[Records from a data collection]
+-------+

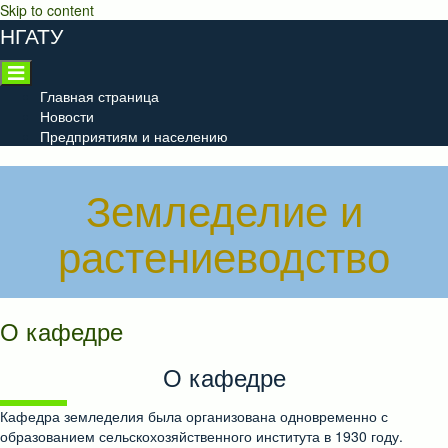
Skip to content
НГАТУ
Главная страница
Новости
Предприятиям и населению
Земледелие и
растениеводство
О кафедре
О кафедре
Кафедра земледелия была организована одновременно с
образованием сельскохозяйственного института в 1930 году.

+-------+

All lines from the one holding "Кафедра земледелия была" through the end of the entries need to be given again exactly. Leave out the others.

RESPONSE TO THE TASK
Кафедра земледелия была организована одновременно с
образованием сельскохозяйственного института в 1930 году.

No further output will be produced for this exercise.